The 3.0-litre six might be gone but there's still a decent number of neddies under the bonnet. The 2.0-litre twin-scroll turbo four generates 185kW and 350Nm, pushing the 1.5 tonnes of 330i to 100km/h in 5.8 seconds. The last car to wear the 330i badge had 190kW and 300Nm.
The power and torque reach the rear wheels via a ZF 8-speed torque converter automatic gearbox and BMW claims 5.8L/100km on the combined cycle with the aid of the usual stop-start and energy recovery. A week in our hands delivered 9.7L/100km with an even split of highway and city driving.
The 3 Series has been dynamic king of this segment for a long, long time. With rear-wheel drive and BMW's commitment to delivering a good drive, the mid-sizer has soundly beaten the A4 for years on that front and only been slightly troubled by the most recent C-Class. Neither of those other cars are slouches and only now is Audi getting close with its new A4.
When you flex the right ankle and throw it at a winding road, the Three absolutely shines
The first thing you notice about the car is the steering and throttle. Both are finely balanced and the latest variable rack is hard to pick. The weight is just right and doesn't get too heavy when you flick the switch to Sport. There's even enough feedback coming back from the road to stop the purists pining for hydraulic steering.
The adaptive damping on the M Sport does have trouble ironing out the jiggly bits and the rear Potenza rubber (225/40 front and 255/35) makes a racket on coarse and concrete surfaces. Otherwise, motorway cruising is reasonably serene, with just some wind rustle around the mirrors. It's not as quiet as either the new A4 or C-Class, though.
But the drive is where it's at - when you flex the right ankle and throw it at a winding road, the Three absolutely shines. The front end has enormous grip, while the body, crouched tightly over the wheels, stays perfectly composed even through big compressions or over mid-corner bumps. The electro-nannies are subtle and proportional and even with them off, it's a very high threshold before you wished you'd left them on.
For the most part, the M Sport tune is actually pretty good around town. Comfort mode knocks the worst of the edges off the stiffer springs and you and your passengers will only really get upset by rough surfaces or big, harsh bumps.

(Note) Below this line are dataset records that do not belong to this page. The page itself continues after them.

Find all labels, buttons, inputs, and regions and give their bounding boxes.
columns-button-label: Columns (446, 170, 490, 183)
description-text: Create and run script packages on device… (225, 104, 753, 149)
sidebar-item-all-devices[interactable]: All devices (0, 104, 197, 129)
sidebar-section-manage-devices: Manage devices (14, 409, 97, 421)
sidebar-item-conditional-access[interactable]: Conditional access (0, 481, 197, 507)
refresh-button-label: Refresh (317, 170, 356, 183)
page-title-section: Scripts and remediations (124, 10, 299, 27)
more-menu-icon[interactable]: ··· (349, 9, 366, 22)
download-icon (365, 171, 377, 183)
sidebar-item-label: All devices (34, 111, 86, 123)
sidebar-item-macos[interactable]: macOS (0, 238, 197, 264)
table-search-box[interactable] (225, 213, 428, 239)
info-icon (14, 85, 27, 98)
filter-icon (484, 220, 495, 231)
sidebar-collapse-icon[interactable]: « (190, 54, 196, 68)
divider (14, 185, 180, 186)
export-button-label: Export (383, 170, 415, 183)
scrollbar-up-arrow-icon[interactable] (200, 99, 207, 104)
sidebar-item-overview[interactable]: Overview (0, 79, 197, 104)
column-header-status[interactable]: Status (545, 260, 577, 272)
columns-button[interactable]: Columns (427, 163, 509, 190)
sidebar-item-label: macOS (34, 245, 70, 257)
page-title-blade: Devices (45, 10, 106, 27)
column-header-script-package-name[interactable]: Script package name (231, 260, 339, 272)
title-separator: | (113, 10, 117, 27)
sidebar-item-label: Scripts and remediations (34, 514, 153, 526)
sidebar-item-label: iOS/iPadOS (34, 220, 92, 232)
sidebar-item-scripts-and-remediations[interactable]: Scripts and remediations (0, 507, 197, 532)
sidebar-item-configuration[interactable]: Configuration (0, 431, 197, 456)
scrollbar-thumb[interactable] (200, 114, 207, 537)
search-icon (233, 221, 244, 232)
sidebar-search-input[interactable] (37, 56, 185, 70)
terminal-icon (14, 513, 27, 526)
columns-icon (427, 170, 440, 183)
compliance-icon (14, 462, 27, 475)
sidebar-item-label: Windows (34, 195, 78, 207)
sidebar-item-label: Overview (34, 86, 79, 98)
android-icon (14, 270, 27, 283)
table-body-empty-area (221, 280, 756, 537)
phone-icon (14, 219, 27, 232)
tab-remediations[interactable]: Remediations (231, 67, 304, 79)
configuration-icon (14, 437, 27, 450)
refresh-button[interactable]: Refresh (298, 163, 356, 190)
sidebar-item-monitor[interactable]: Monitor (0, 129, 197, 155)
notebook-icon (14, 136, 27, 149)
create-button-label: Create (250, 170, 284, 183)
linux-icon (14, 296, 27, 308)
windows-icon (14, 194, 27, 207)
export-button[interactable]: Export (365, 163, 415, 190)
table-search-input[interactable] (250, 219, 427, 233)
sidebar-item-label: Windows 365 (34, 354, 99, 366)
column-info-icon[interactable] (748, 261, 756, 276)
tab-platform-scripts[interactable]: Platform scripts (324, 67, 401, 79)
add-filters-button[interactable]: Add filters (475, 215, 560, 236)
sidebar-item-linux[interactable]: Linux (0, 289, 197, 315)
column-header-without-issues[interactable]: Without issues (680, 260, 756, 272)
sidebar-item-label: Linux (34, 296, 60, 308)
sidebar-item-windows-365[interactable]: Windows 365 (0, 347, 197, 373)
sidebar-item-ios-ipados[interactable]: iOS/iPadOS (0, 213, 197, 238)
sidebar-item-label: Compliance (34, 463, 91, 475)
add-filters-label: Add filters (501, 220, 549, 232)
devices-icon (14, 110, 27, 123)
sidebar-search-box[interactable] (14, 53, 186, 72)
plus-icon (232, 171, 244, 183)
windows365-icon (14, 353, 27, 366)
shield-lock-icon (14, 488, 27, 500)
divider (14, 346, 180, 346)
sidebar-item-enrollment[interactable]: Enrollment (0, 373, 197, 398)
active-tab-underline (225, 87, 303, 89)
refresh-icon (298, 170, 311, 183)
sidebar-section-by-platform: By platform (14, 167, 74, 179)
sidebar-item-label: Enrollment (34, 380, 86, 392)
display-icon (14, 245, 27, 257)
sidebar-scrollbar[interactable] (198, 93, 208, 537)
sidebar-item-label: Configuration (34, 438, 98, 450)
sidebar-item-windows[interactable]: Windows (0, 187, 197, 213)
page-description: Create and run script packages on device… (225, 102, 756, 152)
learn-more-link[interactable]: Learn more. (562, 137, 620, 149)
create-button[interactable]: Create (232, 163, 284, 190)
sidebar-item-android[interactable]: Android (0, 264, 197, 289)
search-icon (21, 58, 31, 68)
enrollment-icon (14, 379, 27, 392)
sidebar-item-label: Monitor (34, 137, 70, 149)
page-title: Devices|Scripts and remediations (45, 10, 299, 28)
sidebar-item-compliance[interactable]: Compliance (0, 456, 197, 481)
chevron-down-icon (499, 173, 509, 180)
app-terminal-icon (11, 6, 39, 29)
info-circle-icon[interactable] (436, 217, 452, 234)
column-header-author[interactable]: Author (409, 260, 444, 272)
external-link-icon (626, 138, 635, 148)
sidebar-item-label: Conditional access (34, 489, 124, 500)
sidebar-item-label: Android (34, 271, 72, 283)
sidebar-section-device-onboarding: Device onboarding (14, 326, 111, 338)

Great steering, good ride compromise on the M Sport springs and a very solid equipment list, the 330i is a terrific car. It's mildly astonishing that the 330i is the top-seller but objectively speaking, this sort of equipment level used to nudge the $100,000 mark. The in-car toys may not be as advanced as the competition and the loss of two cylinders will concern some, but the 330i remains the top of the heap for the keen driver.